Vu la procédure suivante :
Mme A...B...a demandé au tribunal administratif de Paris, d'une part, d'annuler la décision du 23 décembre 2015 par laquelle le président du Conseil supérieur de l'audiovisuel (CSA) a mis fin à son contrat à compter du 5 janvier 2016 ainsi que la décision du 18 mars 2016 rejetant son recours gracieux, d'autre part, de condamner le CSA au versement de la somme de 153 348,77 euros à parfaire, assortie des intérêts au taux légal à compter du 5 février 2016, en réparation des préjudices résultant de l'illégalité de son licenciement.
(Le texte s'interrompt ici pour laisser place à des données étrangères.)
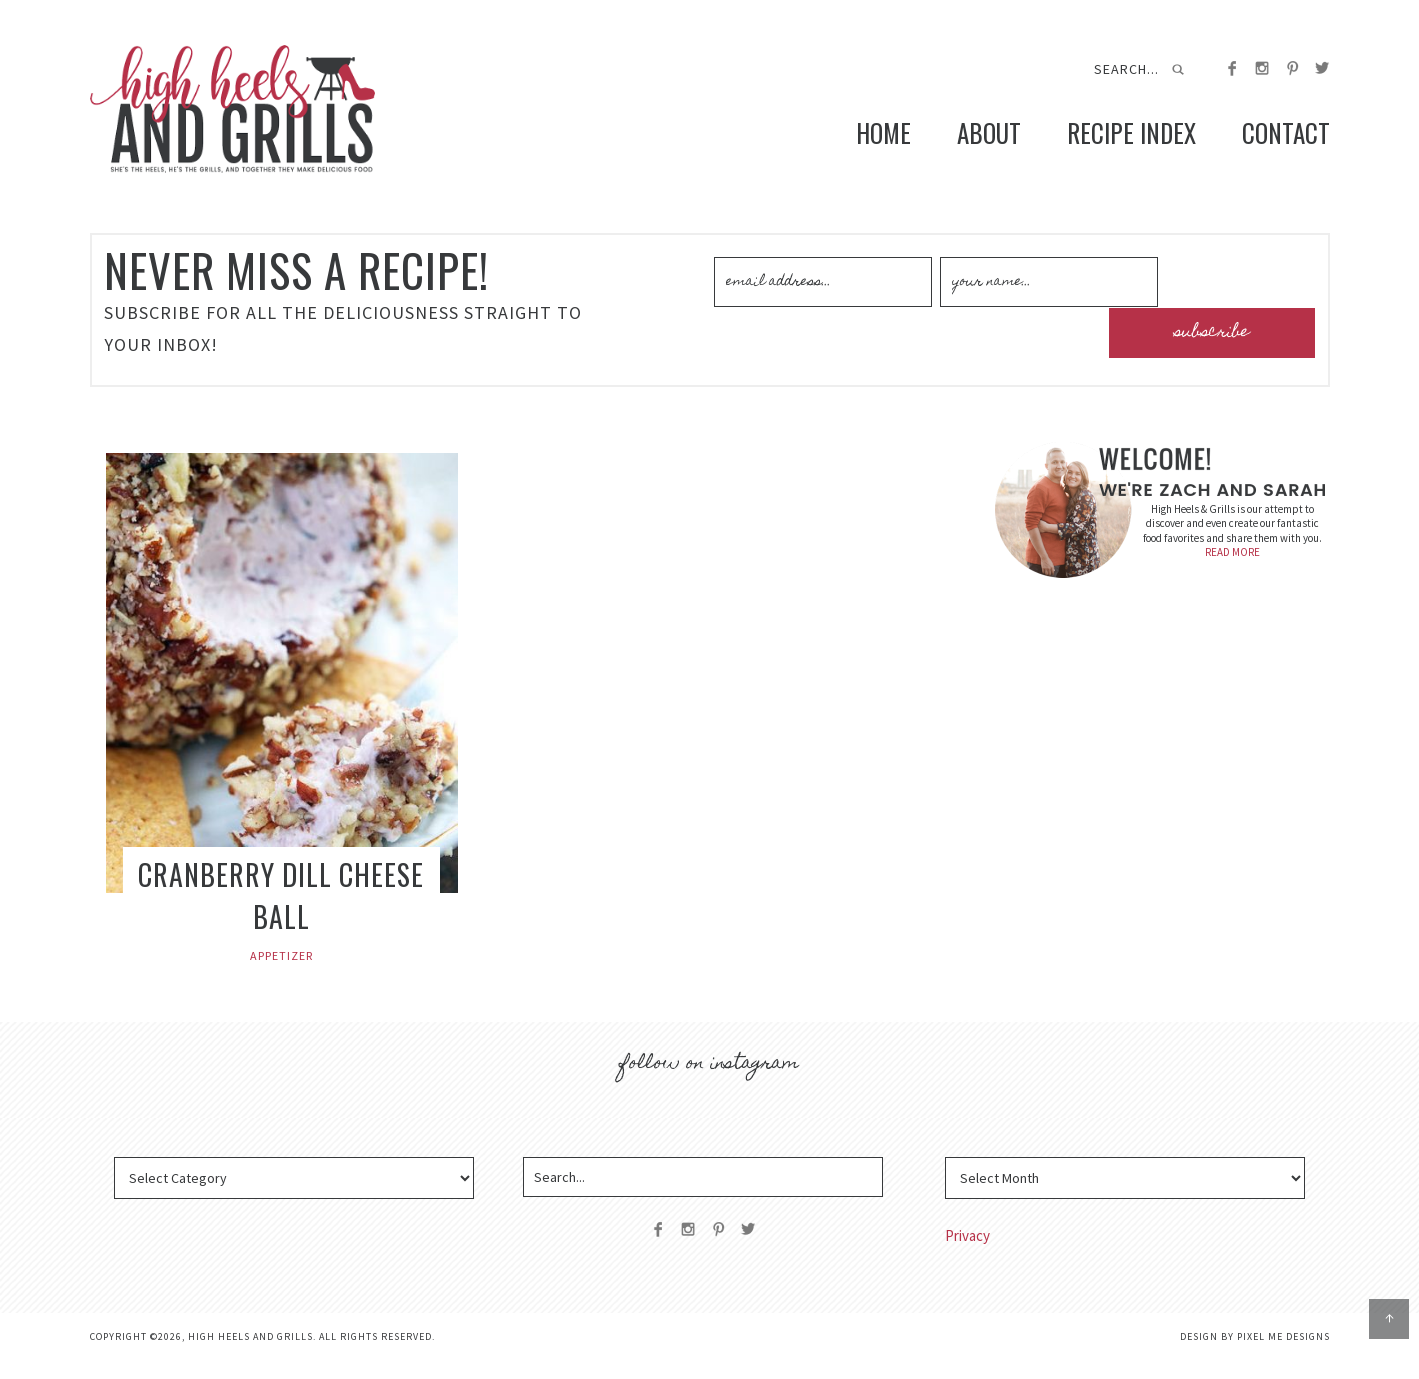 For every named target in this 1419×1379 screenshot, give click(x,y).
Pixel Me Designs (1283, 1355)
Par un jugement n° 1605406/5-3 du 19 avril 2017, le tribunal administratif de Paris a rejeté sa demande.
Par un arrêt n° 17PA02028 du 11 avril 2018, la cour administrative d'appel de Paris a, sur appel de MmeB..., annulé ce jugement ainsi que les décisions attaquées et condamné le CSA à indemniser MmeB..., dans la limite d'un montant principal de 135 049,63 euros.
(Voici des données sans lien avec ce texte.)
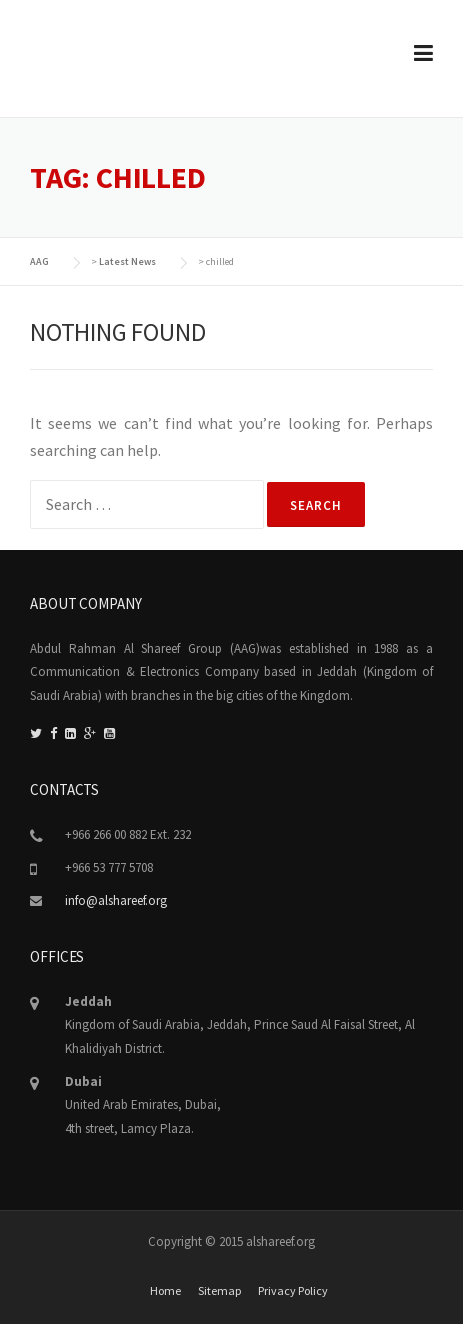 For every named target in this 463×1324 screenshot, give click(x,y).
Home (165, 1291)
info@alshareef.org (116, 900)
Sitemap (219, 1291)
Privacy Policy (293, 1291)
Par un pourvoi sommaire, un mémoire complémentaire et un nouveau mémoire, enregistrés les 11 juin 2018, 4 septembre 2018 et 25 janvier 2019, le CSA demande au Conseil d'Etat :
1°) d'annuler cet arrêt ;
2°) réglant l'affaire au fond, de rejeter l'appel de Mme B...;
3°) de mettre à la charge de Mme B...la somme de 3 000 euros au titre des dispositions de l'article L. 761-1 du code de justice administrative ;
Vu les autres pièces du dossier ;
Vu :
- la loi n° 83-634 du 13 juillet 1983 ;
- la loi n° 84-16 du 11 janvier 1984 ;
- la loi n° 86-1067 du 30 septembre 1986 ;
- le décret n° 86-83 du 17 janvier 1986 ;
- le code de justice administrative ;
Après avoir entendu en séance publique :
- le rapport de M. Jean-Dominique Langlais, maître des requêtes,
- les conclusions de M. Nicolas Polge, rapporteur public.
La parole ayant été donnée, avant et après les conclusions, à la SCP Baraduc, Duhamel, Rameix, avocat du Conseil supérieur de l'audiovisuel et à la SCP Lyon-Caen, Thiriez, avocat de MmeB....
Considérant ce qui suit :
1. Il ressort des pièces du dossier soumis aux juges du fond que Mme A...B..., agent contractuel employé par le Conseil supérieur de l'audiovisuel (CSA) d'abord par deux contrats des 5 janvier et 5 juillet 2015 puis par un contrat de trois ans en date du 2 octobre 2015, a demandé au tribunal administratif de Paris, d'une part, l'annulation de la décision du 23 décembre 2015 mettant fin à la période d'essai prévue par le contrat du 2 octobre 2015 ainsi que de la décision de rejet de son recours gracieux, d'autre part, la condamnation du CSA à l'indemniser du préjudice ayant résulté pour elle de ces décisions. Le tribunal administratif de Paris a rejeté sa demande. Le CSA se pourvoit en cassation contre l'arrêt du 11 avril 2018 par lequel la cour administrative d'appel, faisant droit à l'appel de Mme B..., a annulé les décisions contestées et l'a condamné à indemniser celle-ci.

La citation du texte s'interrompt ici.